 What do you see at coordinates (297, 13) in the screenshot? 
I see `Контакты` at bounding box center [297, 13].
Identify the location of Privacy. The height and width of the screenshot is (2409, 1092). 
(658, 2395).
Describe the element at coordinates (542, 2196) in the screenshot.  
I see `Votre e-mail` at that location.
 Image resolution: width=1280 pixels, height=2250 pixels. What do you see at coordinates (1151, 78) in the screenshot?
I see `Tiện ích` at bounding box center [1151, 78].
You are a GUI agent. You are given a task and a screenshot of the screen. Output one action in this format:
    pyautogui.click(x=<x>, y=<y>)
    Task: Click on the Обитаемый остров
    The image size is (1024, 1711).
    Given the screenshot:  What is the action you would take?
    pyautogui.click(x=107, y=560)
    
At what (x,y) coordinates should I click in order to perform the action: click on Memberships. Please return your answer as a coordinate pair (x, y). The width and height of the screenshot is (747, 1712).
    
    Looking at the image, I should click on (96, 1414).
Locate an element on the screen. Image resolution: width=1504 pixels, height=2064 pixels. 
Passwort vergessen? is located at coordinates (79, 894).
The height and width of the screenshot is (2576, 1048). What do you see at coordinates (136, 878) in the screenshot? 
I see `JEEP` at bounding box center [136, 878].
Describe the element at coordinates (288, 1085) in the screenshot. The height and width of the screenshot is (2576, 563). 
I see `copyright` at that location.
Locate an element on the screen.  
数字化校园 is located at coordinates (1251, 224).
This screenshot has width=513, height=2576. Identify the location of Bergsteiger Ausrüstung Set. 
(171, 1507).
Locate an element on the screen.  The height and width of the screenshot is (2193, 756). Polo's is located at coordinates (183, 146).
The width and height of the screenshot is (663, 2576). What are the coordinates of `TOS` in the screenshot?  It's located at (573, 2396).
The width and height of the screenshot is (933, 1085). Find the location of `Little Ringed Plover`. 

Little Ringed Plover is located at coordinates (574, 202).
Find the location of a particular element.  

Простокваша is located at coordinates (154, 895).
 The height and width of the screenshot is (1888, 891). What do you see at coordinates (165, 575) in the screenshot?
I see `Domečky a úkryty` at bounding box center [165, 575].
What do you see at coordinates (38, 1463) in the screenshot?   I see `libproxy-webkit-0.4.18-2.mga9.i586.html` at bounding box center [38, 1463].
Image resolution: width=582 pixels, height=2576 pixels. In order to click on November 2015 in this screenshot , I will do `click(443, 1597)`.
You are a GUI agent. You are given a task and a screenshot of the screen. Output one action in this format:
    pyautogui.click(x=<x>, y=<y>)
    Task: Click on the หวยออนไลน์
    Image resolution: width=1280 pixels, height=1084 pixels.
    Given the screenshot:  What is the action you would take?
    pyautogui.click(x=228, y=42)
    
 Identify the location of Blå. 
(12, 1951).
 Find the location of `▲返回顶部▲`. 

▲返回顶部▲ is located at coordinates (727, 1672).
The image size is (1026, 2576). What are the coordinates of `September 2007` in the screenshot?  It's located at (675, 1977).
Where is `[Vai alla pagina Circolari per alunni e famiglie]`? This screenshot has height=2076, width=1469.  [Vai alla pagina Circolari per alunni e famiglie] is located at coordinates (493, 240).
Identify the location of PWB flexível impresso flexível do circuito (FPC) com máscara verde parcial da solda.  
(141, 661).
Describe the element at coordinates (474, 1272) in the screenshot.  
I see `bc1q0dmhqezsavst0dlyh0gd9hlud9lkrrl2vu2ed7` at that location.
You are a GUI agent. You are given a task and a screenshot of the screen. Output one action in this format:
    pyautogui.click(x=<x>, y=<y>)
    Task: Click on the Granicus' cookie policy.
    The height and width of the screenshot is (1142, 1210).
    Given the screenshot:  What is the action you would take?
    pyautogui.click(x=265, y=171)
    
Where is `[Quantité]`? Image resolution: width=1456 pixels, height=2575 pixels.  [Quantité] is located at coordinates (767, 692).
•••
YOUR TASK >>
Among the entries above, identify all lines with "size" and copy them.

THE COMPLETED TASK >>
    The image size is (1024, 1711).
The image size is (1026, 2576). What are the coordinates of `September 2007` in the screenshot?  It's located at (675, 1977).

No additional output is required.